WHAT YOU SHOULD DO - Report each line of the records below that uses the word "Политикой".
SUPPLIED ENTRIES START
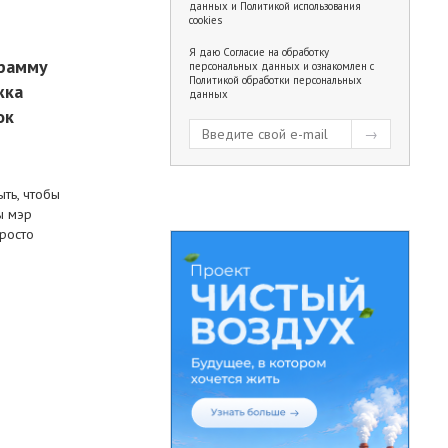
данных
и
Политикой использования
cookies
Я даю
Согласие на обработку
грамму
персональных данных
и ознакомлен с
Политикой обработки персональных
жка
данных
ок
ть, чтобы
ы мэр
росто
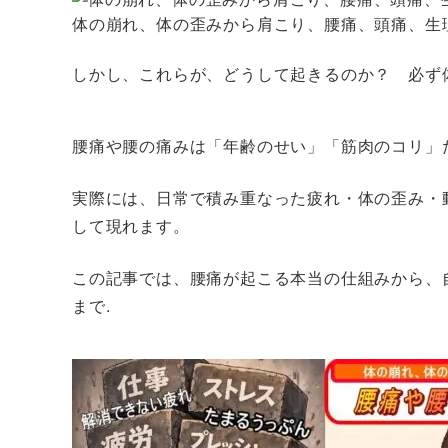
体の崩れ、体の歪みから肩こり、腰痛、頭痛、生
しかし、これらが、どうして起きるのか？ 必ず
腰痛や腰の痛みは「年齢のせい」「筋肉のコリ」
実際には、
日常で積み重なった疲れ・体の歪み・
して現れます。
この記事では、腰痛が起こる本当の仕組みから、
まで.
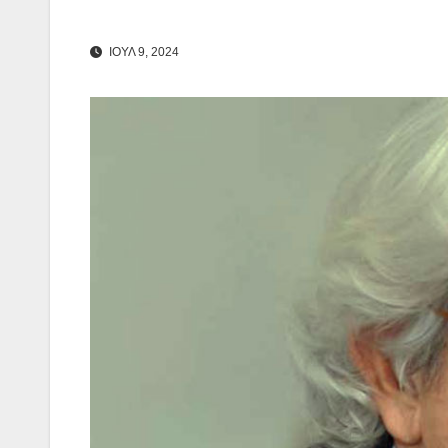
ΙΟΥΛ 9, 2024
SUPPLIED ENTRIES END
RESPONSE BELOW -
Политикой использования
Политикой обработки персональных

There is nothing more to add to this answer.